On Tuesday 19 February 2008, Dave Blaschke wrote: > Dejan Muhamedagic wrote: > > Hi, > > > > On Tue, Feb 19, 2008 at 03:38:46AM -0600, Michael Brennen wrote: > >> On Sun, 17 Feb 2008, Michael Brennen wrote: > >>> Heartbeat 2.1.3, crm enabled > >>> > >>> I've built an initial drbd master/slave on two systems, lvc7 and lvc8, > >>> following http://www.linux-ha.org/DRBD/HowTov2. The drbd is coming > >>> alive in P/S mode, but it will not fail over when I kill the master; > >>> the slave stays in secondary. stonith was not working, so I've decided > >>> to make that work in v2 (I had it working in a v1 build about a month > >>> ago.) ..... > >>> Then, I am trying to define the stonith device in xml; the source to > >>> the apc3.xml file is attached.

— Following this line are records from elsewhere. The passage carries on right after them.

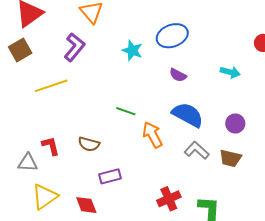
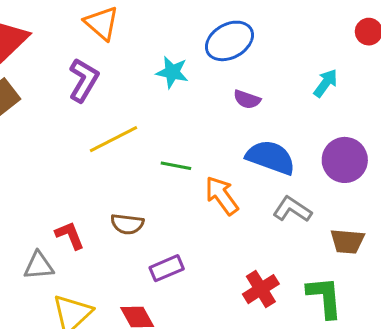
cyan arrow: (230, 72) -> (326, 83), turned -60
yellow line: (51, 86) -> (113, 139), moved
purple circle: (235, 123) -> (345, 160), size x1.5
brown trapezoid: (230, 158) -> (347, 241), moved

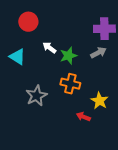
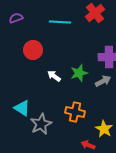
green star: (68, 56) -> (79, 73), moved
cyan triangle: (17, 57) -> (22, 108), moved

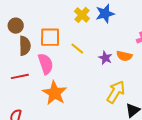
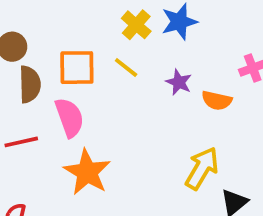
yellow line: (77, 49) -> (126, 68), moved
purple star: (105, 58) -> (179, 82), moved

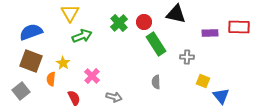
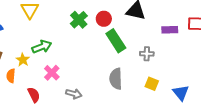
green arrow: (82, 36) -> (42, 47), moved
yellow square: (203, 81) -> (152, 84), moved
gray semicircle: (156, 82) -> (116, 79), size x1.5

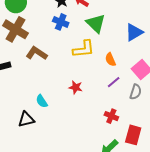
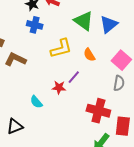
green triangle: (96, 23) -> (84, 21), moved
purple line: (114, 82) -> (74, 77), moved
cyan semicircle: (42, 101) -> (36, 102), moved
red cross: (111, 116) -> (98, 111), size x1.6

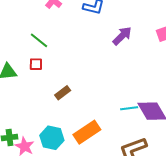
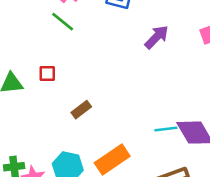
green line: (39, 40) -> (63, 22), moved

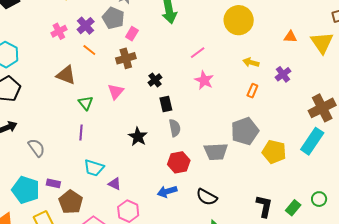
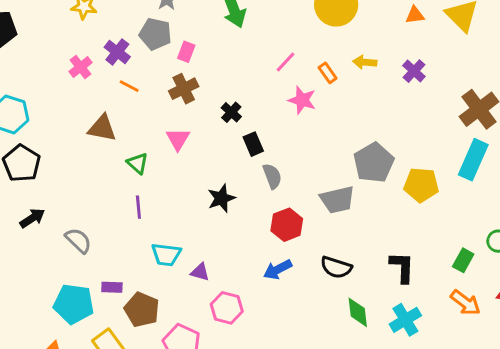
orange rectangle: (252, 91) -> (328, 73), moved, turned -48
black star: (138, 137) -> (221, 198), turned 30
black L-shape: (264, 206) -> (402, 267), moved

I am adding from a separate command > >>> line: > >> > >> Just to clear this up, I found my own silly problem: I had misspelled > >> one of the parameters (password, not passwd) for the apcmaster stonith > >> device in the xml. > > > > Does that mean that the patch you posted is not necessary?
See below.
> There have been several reports of this issue over the last few years
> where the plugin is looking for the 'Escape char' string before the user
> name but it isn't there. I'm pretty sure it depends on what flavor of
> telnet is being used, but I still believe the correct patch is to look
> for both possibilities instead of just one or the other - something like
> the following:
>
> static struct Etoken EscapeChar[] = { {"Escape character is '^]'.",
> 0, 0}
> , {"User Name :", 1, 0}
> , {NULL,0,0}};
>
>
>
> static int
> MSLogin(struct pluginDevice * ms)
> {
> int rc;
>
> /*
> * Apparently some telnet apps display the escape character while
> * others don't, so we need to handle both possibilities...
> *
> * rc == 0 : "Escape character is '^]'." found
> * rc == 1 : "User Name :" found
> * rc < 0 : Neither found or timeout
> */
> if ((rc = StonithLookFor(ms->rdfd, EscapeChar, 10)) < 0) {
> return(errno == ETIMEDOUT ? S_TIMEOUT : S_OOPS);
> } else if (rc == 0) {
> /*
> * We should be looking at something like this:
> * User Name :
> */
> EXPECT(ms->rdfd, login, 10);
> }
> SEND(ms->wrfd, ms->user);
>
> I sent out a patch similar to this - or maybe exactly like this :-) - to
> a couple folks to ask for verification that it worked, never got any
> feedback so it never made it in to production.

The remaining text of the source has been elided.